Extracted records
--

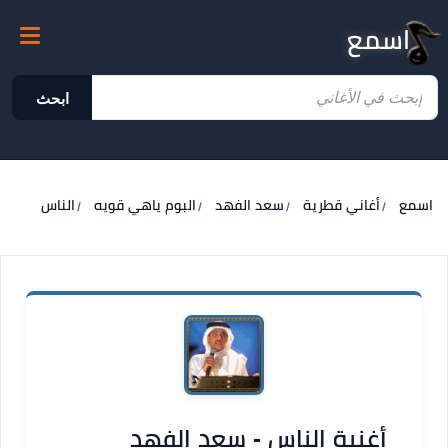
اسمع
ابحث
اسمع
أغاني قطرية
سعد الفهد
البوم ياهي قويه
الناس
أغنية الناس - سعد الفهد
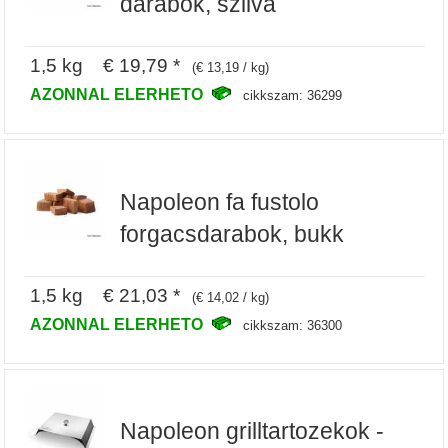
darabok, szilva
1,5 kg € 19,79 *
(€ 13,19 / kg)
AZONNAL ELERHETO
cikkszam: 36299
Napoleon fa fustolo
forgacsdarabok, bukk
1,5 kg € 21,03 *
(€ 14,02 / kg)
AZONNAL ELERHETO
cikkszam: 36300
Napoleon grilltartozekok -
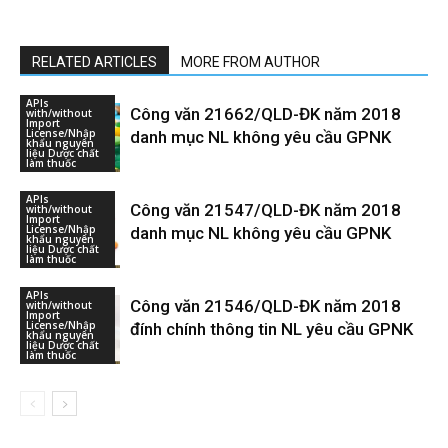
RELATED ARTICLES
MORE FROM AUTHOR
APIs
Công văn 21662/QLD-ĐK năm 2018
with/without
Import
License/Nhập
danh mục NL không yêu cầu GPNK
khẩu nguyên
liệu Dược chất
làm thuốc
APIs
Công văn 21547/QLD-ĐK năm 2018
with/without
Import
License/Nhập
danh mục NL không yêu cầu GPNK
khẩu nguyên
liệu Dược chất
làm thuốc
APIs
Công văn 21546/QLD-ĐK năm 2018
with/without
Import
License/Nhập
đính chính thông tin NL yêu cầu GPNK
khẩu nguyên
liệu Dược chất
làm thuốc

--

ASSIGNMENT
An exact copy of the entries above is required, with the pictures left out.

ANSWER FOR THIS EXERCISE
اسمع
ابحث
اسمع
أغاني قطرية
سعد الفهد
البوم ياهي قويه
الناس
أغنية الناس - سعد الفهد
darabok, szilva
1,5 kg € 19,79 *
(€ 13,19 / kg)
AZONNAL ELERHETO
cikkszam: 36299
Napoleon fa fustolo
forgacsdarabok, bukk
1,5 kg € 21,03 *
(€ 14,02 / kg)
AZONNAL ELERHETO
cikkszam: 36300
Napoleon grilltartozekok -
RELATED ARTICLES
MORE FROM AUTHOR
APIs
Công văn 21662/QLD-ĐK năm 2018
with/without
Import
License/Nhập
danh mục NL không yêu cầu GPNK
khẩu nguyên
liệu Dược chất
làm thuốc
APIs
Công văn 21547/QLD-ĐK năm 2018
with/without
Import
License/Nhập
danh mục NL không yêu cầu GPNK
khẩu nguyên
liệu Dược chất
làm thuốc
APIs
Công văn 21546/QLD-ĐK năm 2018
with/without
Import
License/Nhập
đính chính thông tin NL yêu cầu GPNK
khẩu nguyên
liệu Dược chất
làm thuốc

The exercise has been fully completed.